Uğraşamıyorum o kadarıyla, tembelim. İsmim alfabenin ilk harflerinden biriyle başlıyo, bunun tek nedeni de babamın bana isim seçerken isimler sözlüğünün ilk harflerinde sıkılıp "aman bu olsun tamam" demesi. Ha ben böyle bi taşaktan düşmüş bi şeyim işte, aynısıyım. Korkuyorum eğer oğlum olursa ismini Adnan koyacam diye. Hayatı kararacak sonra çocuğun, Adnan ne la?

Diyeceğim o ki, bırakın beni okumayı. Siktir edin. Makbul olanı bu değil ama mutlu edeni bu.

Gece yatağa girdiğinde fosur fosur sigara yakarak gün içinde duyduğun gayet sıradan bi cümlenin aslında ne anlama geldiğini sorgulamak istemiyorsan, ki istemezsin, okuma beni.

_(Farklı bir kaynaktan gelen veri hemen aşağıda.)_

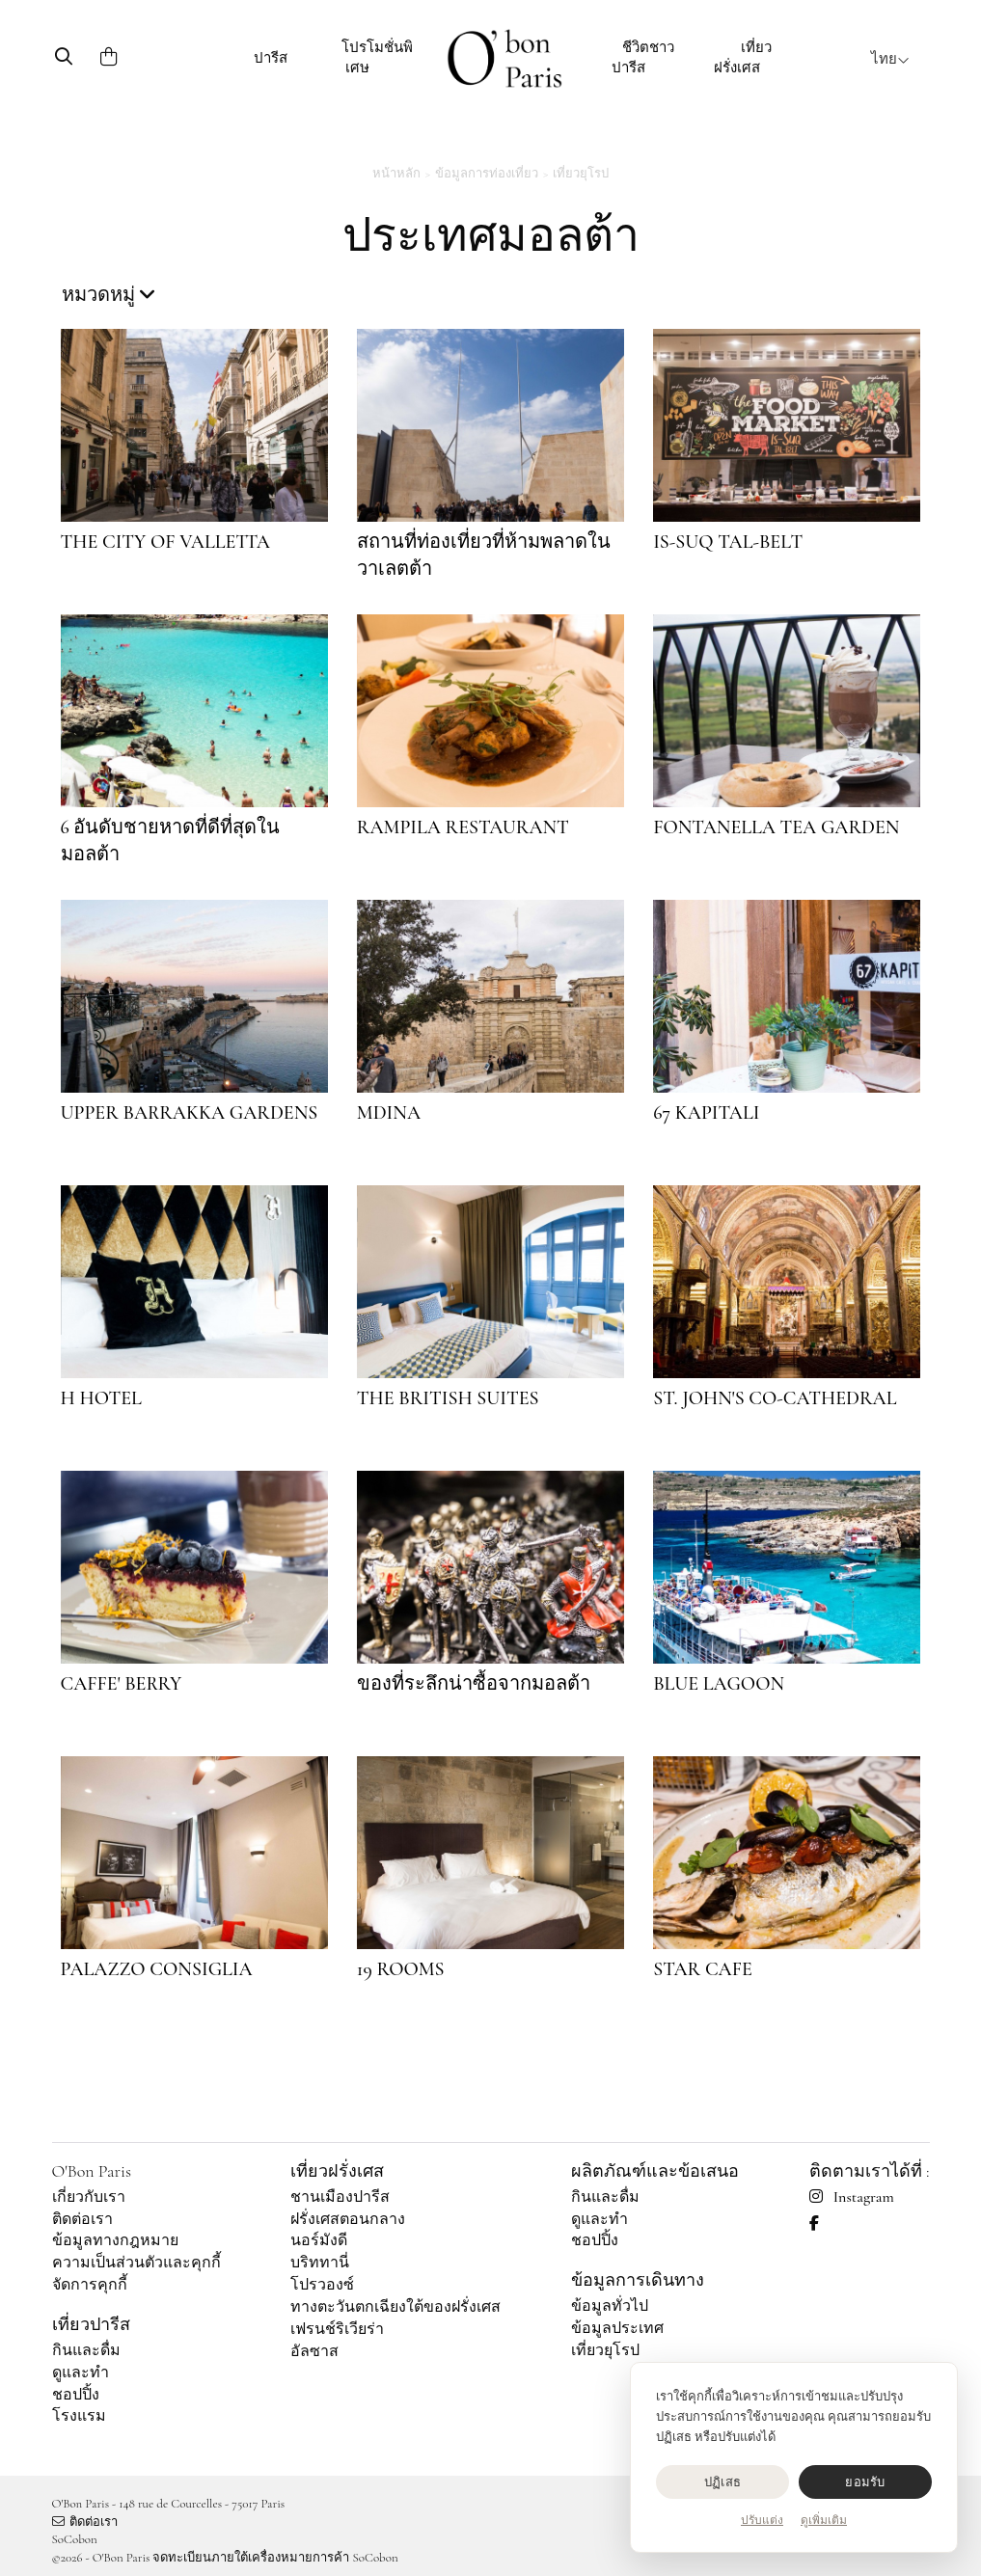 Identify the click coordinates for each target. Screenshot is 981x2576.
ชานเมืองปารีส (340, 2197)
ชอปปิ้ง (75, 2394)
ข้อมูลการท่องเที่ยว (486, 173)
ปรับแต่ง (762, 2520)
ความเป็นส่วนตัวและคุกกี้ (136, 2262)
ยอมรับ (865, 2482)
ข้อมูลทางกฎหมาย (115, 2240)
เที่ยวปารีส (91, 2324)
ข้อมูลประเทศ (617, 2328)
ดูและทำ (80, 2372)
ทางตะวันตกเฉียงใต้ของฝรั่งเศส (395, 2307)
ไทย (890, 59)
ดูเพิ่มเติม (824, 2520)
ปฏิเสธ (722, 2482)
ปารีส (270, 58)
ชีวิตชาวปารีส (643, 57)
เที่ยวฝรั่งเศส (743, 57)
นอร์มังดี (318, 2240)
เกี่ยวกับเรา (88, 2197)
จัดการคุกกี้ (89, 2284)
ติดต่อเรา (82, 2219)
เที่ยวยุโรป (581, 173)
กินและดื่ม (86, 2350)
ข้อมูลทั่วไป (609, 2306)
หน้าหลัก (396, 173)
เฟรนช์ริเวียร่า (337, 2329)
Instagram (851, 2197)
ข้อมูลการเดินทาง (637, 2280)
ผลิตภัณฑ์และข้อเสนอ (655, 2171)
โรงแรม (79, 2416)
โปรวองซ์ (322, 2284)
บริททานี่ (319, 2262)
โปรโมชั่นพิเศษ (377, 57)
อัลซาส (314, 2351)
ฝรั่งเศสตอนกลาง (347, 2219) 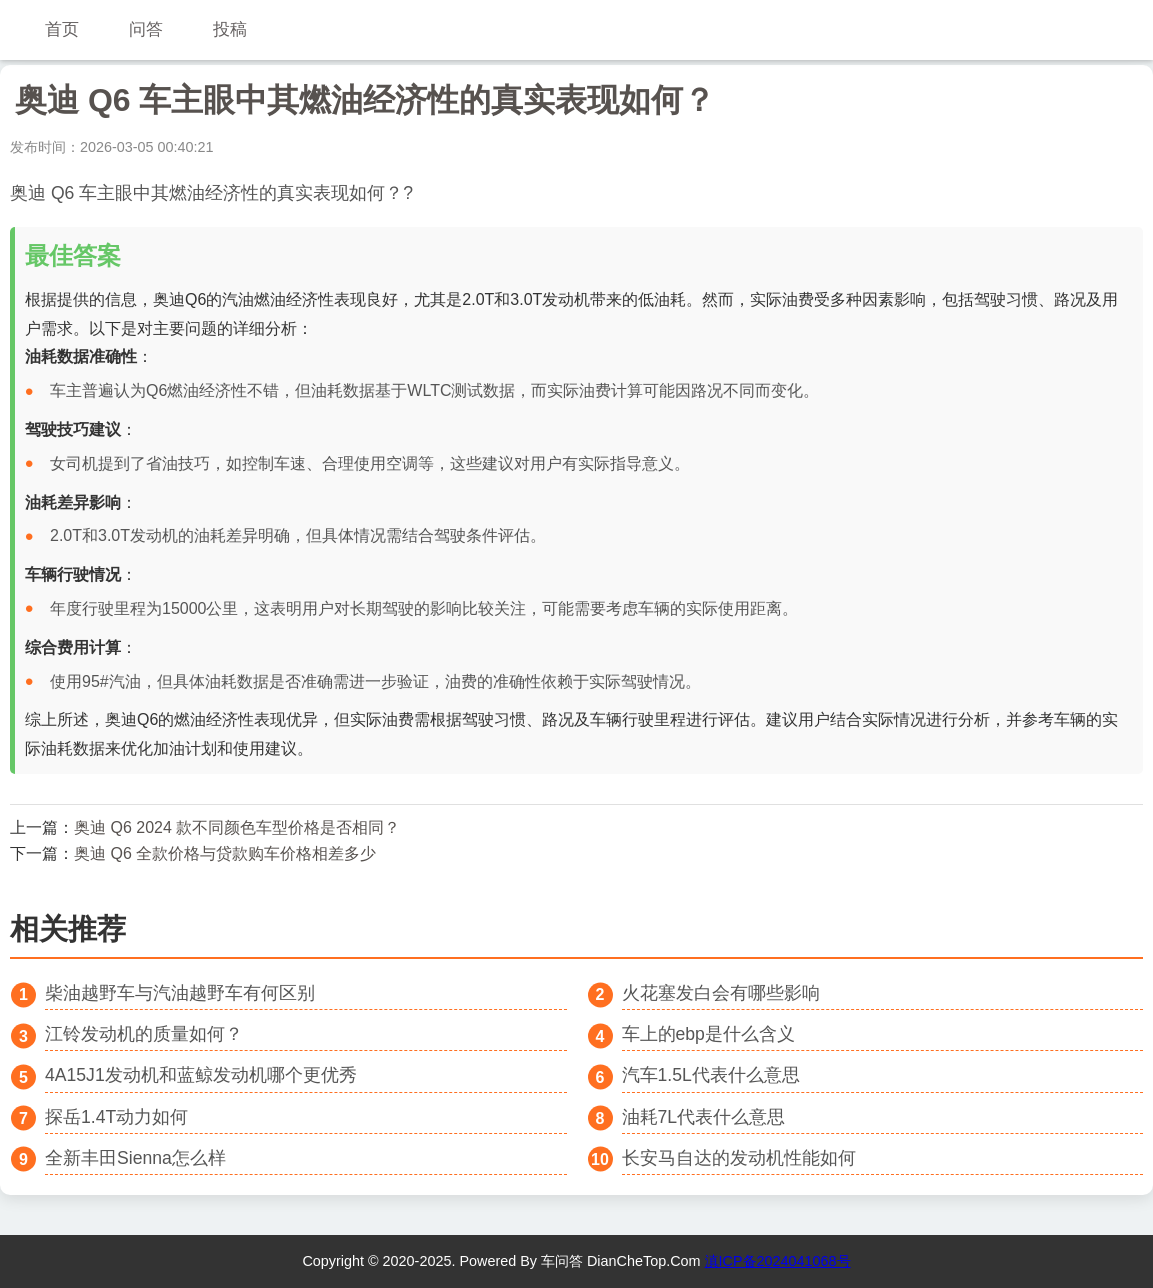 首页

İlkokulda hiç okul gezisini hasta olduğun için kaçırdığın oldu mu? İçin yanar böyle diğer çocuklarla ehele helele diye eğlenmek için, ama mecburen evde nane limon içersin, kaçırırsın onu. He işte, sürekli nane limon içiyor hissiyatı ile yaşamak istemiyorsan, üzerinde bi yükle yaşamak istemiyorsan, bazen dayanamayıp dolu gözlerle bi fotoğrafa sarılıp boş boş tavanı seyretmek istemiyorsan, siktir et okuma.

Sürekli geçmişi aramak istemiyorsan, daha küçük, daha habersiz olduğun zamanları özlemek istemiyorsan, geçmişte yaşamak istemiyorsan, ananı sikerim senin derhal çık bu blogdan. Senin yerin değil burası. Arabası bakımda olduğu için hayatında ilk kez otobüse binen Pelinsu kadar kel alaka biryerdesin çünkü. Kapıdan girerken şöföre "ne kadaaaaar" diye soracaksan hiç binme bu otobüse.

Küçükken okula gitmediğin günlerde, normalde seyredemediğin sabah çizgi filmlerini seyretmenin keyfini yaşardın ya, büyüyünce derse girmediğin zaman bu saf mutluluk duygusunun yerini suçluluk hissiyatı alıyor. "Hay amına koyim önemli konu işleyecektik bugün ya" diye içine dert oluyor ufaktan.

O yüzden büyüme ya, valla, bırak kal öyle.

Yoksa yüzüne kapanan kapının rüzgarı bile canını acıtır hale geliyor.

Siktir et, kalsın öyle, dağınık dursun.